Hacker News new | ask | show | jobs
by wahern 1633 days ago
AFAICT, BLAKE2s (previously SHA-1) is only being used for the forward secrecy element, in this case mixing a hash of the pool back into the core state, which is actually still using ChaCha20 for expansion. From quick inspection (never read this code before) I think the number of bytes in the pool is 416 (104 * 4). (See poolwords defined at https://git.kernel.org/pub/scm/linux/kernel/git/torvalds/lin...) For such relatively small messages and based on the cycles-per-byte performance numbers from https://w3.lasca.ic.unicamp.br/media/publications/p9-faz-her... (SHA-NI benchmarks), https://www.blake2.net/blake2_20130129.pdf (BLAKE2 paper), and https://bench.cr.yp.to/results-hash.html (comprehensive table of measurements), I don't see any performance reasons for choosing BLAKE2s over SHA-256. Rather, software SHA-256 and BLAKE2s seem comparable (and that's being charitable to BLAKE2s), and SHA-NI is definitely faster.

Perhaps there were other considerations at play. Maybe something as simple as the author's preference. One thing that probably wasn't a consideration is FIPS compliance--the core function is ChaCha20 so FIPS kernels require a completely different CSPRNG, anyhow.

1 comments

https://github.com/BLAKE3-team/BLAKE3/blob/master/media/spee... argues BLAKE2s is twice as fast compared to SHA256.
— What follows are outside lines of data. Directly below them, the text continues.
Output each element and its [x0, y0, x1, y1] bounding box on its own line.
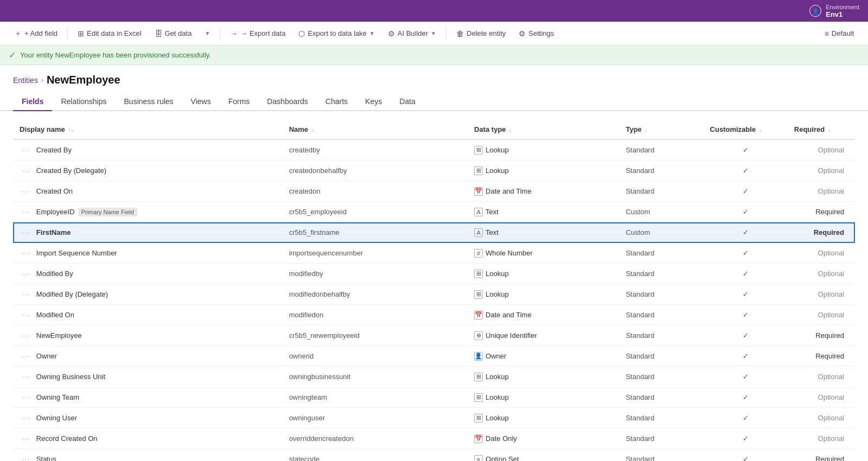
table-row[interactable]: ···Record Created Onoverriddencreatedon📅…: [13, 428, 855, 449]
data-type-icon: ⊞: [474, 146, 483, 155]
customizable-checkmark: ✓: [743, 373, 749, 381]
customizable-checkmark: ✓: [743, 455, 749, 461]
tab-keys[interactable]: Keys: [356, 93, 391, 111]
delete-entity-button[interactable]: 🗑 Delete entity: [451, 27, 511, 41]
row-menu-button[interactable]: ···: [20, 372, 33, 382]
data-type-label: Lookup: [486, 146, 509, 154]
row-menu-button[interactable]: ···: [20, 392, 33, 402]
row-menu-button[interactable]: ···: [20, 145, 33, 155]
field-name: modifiedon: [283, 305, 468, 325]
col-header-type[interactable]: Type ↓: [619, 120, 703, 139]
row-menu-button[interactable]: ···: [20, 310, 33, 320]
tab-data[interactable]: Data: [391, 93, 424, 111]
table-row[interactable]: ···Modified Bymodifiedby⊞LookupStandard✓…: [13, 264, 855, 284]
data-type-icon: ≡: [474, 455, 483, 462]
field-required: Optional: [788, 387, 855, 408]
row-menu-button[interactable]: ···: [20, 351, 33, 361]
tab-forms[interactable]: Forms: [220, 93, 259, 111]
sort-icon-name: ↓: [311, 127, 314, 133]
tab-relationships[interactable]: Relationships: [52, 93, 115, 111]
success-message: Your entity NewEmployee has been provisi…: [20, 51, 211, 59]
ai-builder-button[interactable]: ⚙ AI Builder ▼: [382, 27, 442, 41]
row-menu-button[interactable]: ···: [20, 268, 33, 279]
field-name: ownerid: [283, 346, 468, 367]
environment-info: 👤 Environment Env1: [809, 4, 859, 18]
breadcrumb-parent-link[interactable]: Entities: [13, 76, 38, 85]
row-menu-button[interactable]: ···: [20, 186, 33, 196]
data-type-icon: 📅: [474, 187, 483, 196]
table-row[interactable]: ···Owning Business Unitowningbusinessuni…: [13, 367, 855, 387]
edit-excel-button[interactable]: ⊞ Edit data in Excel: [72, 27, 146, 41]
settings-icon: ⚙: [519, 29, 526, 38]
table-row[interactable]: ···Created By (Delegate)createdonbehalfb…: [13, 161, 855, 181]
table-row[interactable]: ···NewEmployeecr5b5_newemployeeid⊕Unique…: [13, 325, 855, 346]
row-menu-button[interactable]: ···: [20, 207, 33, 217]
table-row[interactable]: ···Owning Teamowningteam⊞LookupStandard✓…: [13, 387, 855, 408]
data-type-icon: ⊞: [474, 167, 483, 175]
data-type-icon: ⊞: [474, 414, 483, 422]
ai-icon: ⚙: [388, 29, 395, 38]
breadcrumb-current: NewEmployee: [47, 74, 120, 86]
field-display-name: Import Sequence Number: [36, 249, 117, 257]
table-row[interactable]: ···Modified By (Delegate)modifiedonbehal…: [13, 284, 855, 305]
data-type-label: Lookup: [486, 393, 509, 401]
customizable-checkmark: ✓: [743, 352, 749, 360]
row-menu-button[interactable]: ···: [20, 227, 33, 238]
tab-business-rules[interactable]: Business rules: [116, 93, 182, 111]
table-row[interactable]: ···Created Oncreatedon📅Date and TimeStan…: [13, 181, 855, 202]
field-display-name: Record Created On: [36, 434, 98, 443]
customizable-checkmark: ✓: [743, 187, 749, 195]
toolbar: ＋ + Add field ⊞ Edit data in Excel 🗄 Get…: [0, 22, 868, 46]
field-required: Required: [788, 449, 855, 462]
export-data-button[interactable]: → → Export data: [225, 27, 291, 41]
field-required: Optional: [788, 408, 855, 428]
field-type: Standard: [619, 428, 703, 449]
table-header: Display name ↑↓ Name ↓ Data type ↓ Type …: [13, 120, 855, 139]
col-header-customizable[interactable]: Customizable ↓: [704, 120, 788, 139]
data-type-icon: A: [474, 228, 483, 237]
data-type-label: Lookup: [486, 414, 509, 422]
data-type-label: Text: [486, 208, 499, 216]
col-header-name[interactable]: Name ↓: [283, 120, 468, 139]
default-button[interactable]: ≡ Default: [819, 27, 859, 41]
export-lake-button[interactable]: ⬡ Export to data lake ▼: [293, 27, 380, 41]
add-icon: ＋: [14, 29, 22, 39]
col-header-required[interactable]: Required ↓: [788, 120, 855, 139]
col-header-display-name[interactable]: Display name ↑↓: [13, 120, 283, 139]
tab-dashboards[interactable]: Dashboards: [258, 93, 317, 111]
field-type: Standard: [619, 325, 703, 346]
field-required: Required: [788, 202, 855, 222]
row-menu-button[interactable]: ···: [20, 248, 33, 258]
row-menu-button[interactable]: ···: [20, 413, 33, 423]
add-field-button[interactable]: ＋ + Add field: [9, 26, 63, 41]
row-menu-button[interactable]: ···: [20, 433, 33, 444]
col-header-data-type[interactable]: Data type ↓: [468, 120, 619, 139]
table-row[interactable]: ···EmployeeIDPrimary Name Fieldcr5b5_emp…: [13, 202, 855, 222]
table-row[interactable]: ···Ownerownerid👤OwnerStandard✓Required: [13, 346, 855, 367]
table-row[interactable]: ···FirstNamecr5b5_firstnameATextCustom✓R…: [13, 222, 855, 243]
table-row[interactable]: ···Statusstatecode≡Option SetStandard✓Re…: [13, 449, 855, 462]
row-menu-button[interactable]: ···: [20, 165, 33, 176]
breadcrumb-separator: ›: [41, 76, 43, 84]
table-row[interactable]: ···Import Sequence Numberimportsequencen…: [13, 243, 855, 264]
customizable-checkmark: ✓: [743, 228, 749, 236]
field-name: statecode: [283, 449, 468, 462]
table-row[interactable]: ···Modified Onmodifiedon📅Date and TimeSt…: [13, 305, 855, 325]
table-row[interactable]: ···Created Bycreatedby⊞LookupStandard✓Op…: [13, 139, 855, 161]
customizable-checkmark: ✓: [743, 270, 749, 278]
field-name: createdby: [283, 139, 468, 161]
table-row[interactable]: ···Owning Userowninguser⊞LookupStandard✓…: [13, 408, 855, 428]
chevron-down-icon: ▼: [205, 30, 210, 36]
get-data-chevron[interactable]: ▼: [199, 28, 215, 39]
get-data-button[interactable]: 🗄 Get data: [149, 27, 197, 41]
row-menu-button[interactable]: ···: [20, 289, 33, 299]
tab-fields[interactable]: Fields: [13, 93, 52, 111]
tab-charts[interactable]: Charts: [317, 93, 356, 111]
row-menu-button[interactable]: ···: [20, 454, 33, 461]
chevron-down-icon3: ▼: [431, 30, 436, 36]
customizable-checkmark: ✓: [743, 167, 749, 175]
row-menu-button[interactable]: ···: [20, 330, 33, 341]
field-type: Standard: [619, 367, 703, 387]
settings-button[interactable]: ⚙ Settings: [513, 27, 559, 41]
tab-views[interactable]: Views: [182, 93, 220, 111]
One aspect switching from SHA1 to BLAKE2s does is it increases the total entropy a single compression operation adds to ChaCha20. This increases speed when folded BLAKE2s adds 128 bits per operation instead of folded SHA-1 that adds 80 bits. So that's two calls instead of four (I'm assuming they kept the folding). Another speedup comes from the fact the hash function constants aren't being filled with RDRAND inputs for every call.

Finally, I'm not completely sure if increasing the hash size itself adds computational security against an attack where the internal state is compromised once, and the attacker tries to brute force the new state based on new output; My conjecture is the reseeding operation is atomic, i.e. that ChaCha20 won't yield anything until the reseed is complete. There shouldn't thus be any difference in this regard. I'd appreciate clarification wrt this.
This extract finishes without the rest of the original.